Kong, Lingjin; Zhang, Xiaoying; Zhao, Haitao; Wei, Jibo.
Afiliação
  • Kong L; School of Electronic Science and Engineering, National University of Defense Technology, Changsha 410073, China.
  • Zhang X; School of Electronic Science and Engineering, National University of Defense Technology, Changsha 410073, China.
  • Zhao H; School of Electronic Science and Engineering, National University of Defense Technology, Changsha 410073, China.
  • Wei J; School of Electronic Science and Engineering, National University of Defense Technology, Changsha 410073, China.

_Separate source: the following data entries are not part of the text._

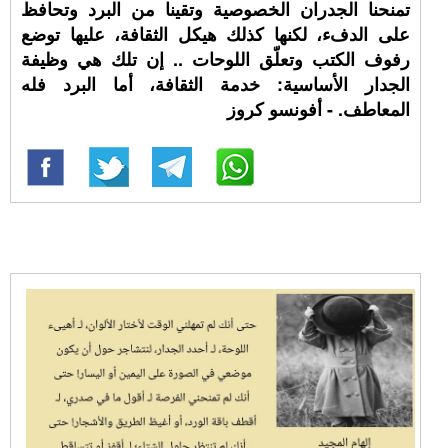
تمنحنا الجدران الخصوصية وتقينا من البرد وتحافظ
على الدفء، لكنها كذلك هيكل الثقافة، عليها توضع
رفوف الكتب وتعلّق اللوحات .. إن تلك هي وظيفة
الجدار الأساسية: خدمة الثقافة، أما البرد فله
المعاطف. - أفونسو كروز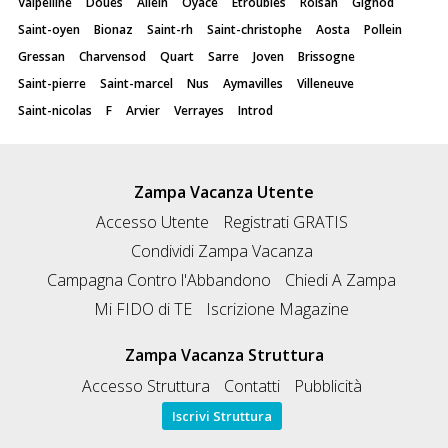
Valpelline
Doues
Allein
Oyace
Etroubles
Roisan
Gignod
Saint-oyen
Bionaz
Saint-rh
Saint-christophe
Aosta
Pollein
Gressan
Charvensod
Quart
Sarre
Joven
Brissogne
Saint-pierre
Saint-marcel
Nus
Aymavilles
Villeneuve
Saint-nicolas
F
Arvier
Verrayes
Introd
Zampa Vacanza Utente
Accesso Utente
Registrati GRATIS
Condividi Zampa Vacanza
Campagna Contro l'Abbandono
Chiedi A Zampa
Mi FIDO di TE
Iscrizione Magazine
Zampa Vacanza Struttura
Accesso Struttura
Contatti
Pubblicità
Iscrivi Struttura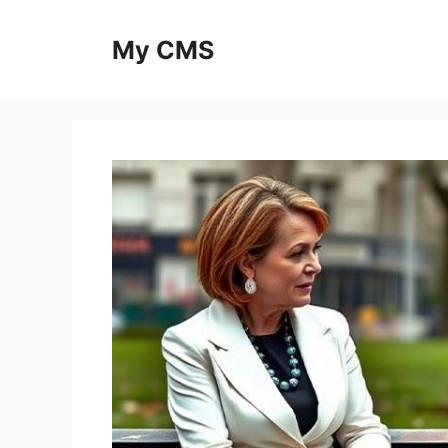
Skip
to
My CMS
content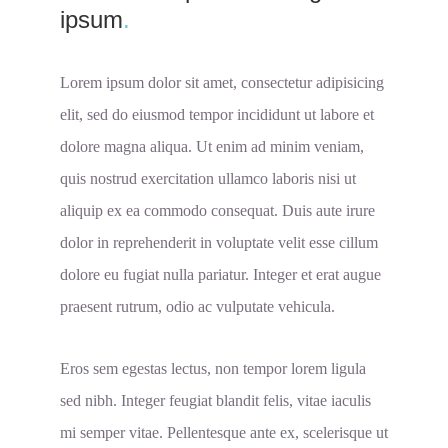
ipsum
.
Lorem ipsum dolor sit amet, consectetur adipisicing
elit, sed do eiusmod tempor incididunt ut labore et
dolore magna aliqua. Ut enim ad minim veniam,
quis nostrud exercitation ullamco laboris nisi ut
aliquip ex ea commodo consequat. Duis aute irure
dolor in reprehenderit in voluptate velit esse cillum
dolore eu fugiat nulla pariatur. Integer et erat augue
praesent rutrum, odio ac vulputate vehicula.
Eros sem egestas lectus, non tempor lorem ligula
sed nibh. Integer feugiat blandit felis, vitae iaculis
mi semper vitae. Pellentesque ante ex, scelerisque ut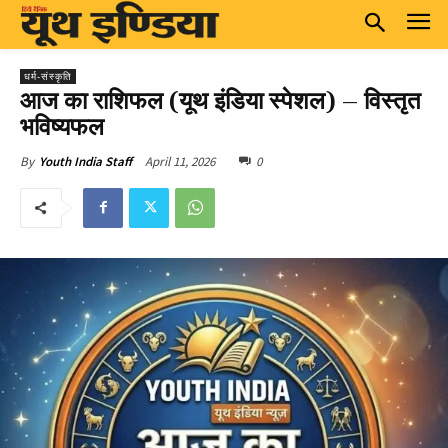
धर्म-संस्कृति
आज का राशिफल (यूथ इंडिया स्पेशल) – विस्तृत
भविष्यफल
April 11, 2026
0
By
Youth India Staff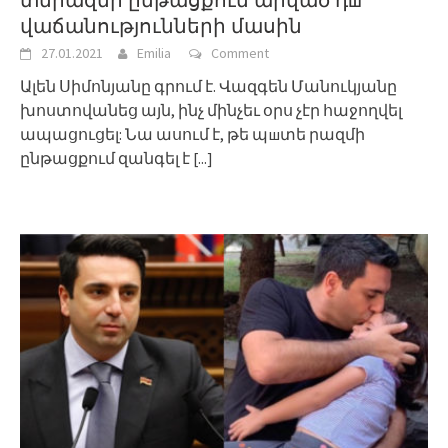
վաճանությունների մասին
27.01.2021
Emilia
Comment
Ալեն Սիմոնյանը գրում է. Վազգեն Մանուկյանը
խոստովանեց այն, ինչ մինչեւ օրս չէր հաջողվել
ապացուցել: Նա ասում է, թե պшտե րազմի
ընթացքում զանգել է
[...]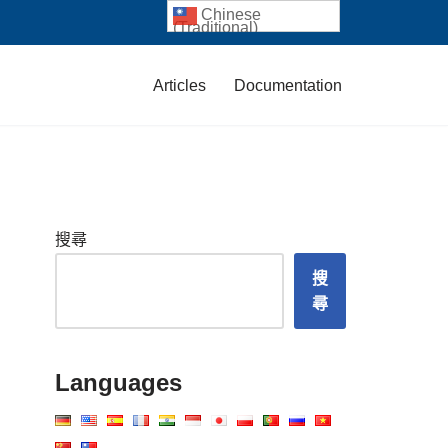
Chinese
(Traditional)
Articles
Documentation
搜尋
搜
尋
Languages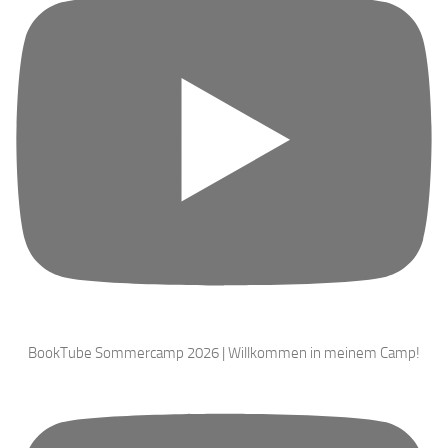
BookTube Sommercamp 2026 | Willkommen in meinem Camp!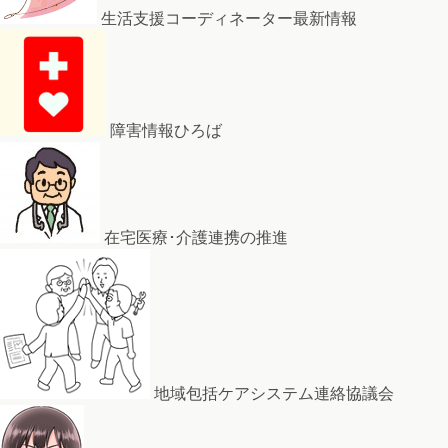
生活支援コーディネーター最新情報
障害情報ひろば
在宅医療･介護連携の推進
地域包括ケアシステム連絡協議会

Entropy (Basel) ; 23(10)2021 Sep 28.
Article em En | MEDLINE | ID: mdl-34681992
ABSTRACT
In this paper, variational sparse Bayesian learning is utilized to estimate the multipath parameters for wireless channels. Due to its flexibility to fit any probability density function (PDF), the Gaussian mixture model (GMM) is introduced to represent the complicated fading phenomena in various communication scenarios. First, the expectation-maximization (EM) algorithm is applied to the parameter initialization. Then, the variational update scheme is proposed and implemented for the channel parameters' posterior PDF approximation. Finally, in order to prevent the derived channel model from overfitting, an effective pruning criterion is designed to eliminate the virtual multipath components. The numerical results show that the proposed method outperforms the variational Bayesian scheme with Gaussian prior in terms of root mean squared error (RMSE) and selection accuracy of model order.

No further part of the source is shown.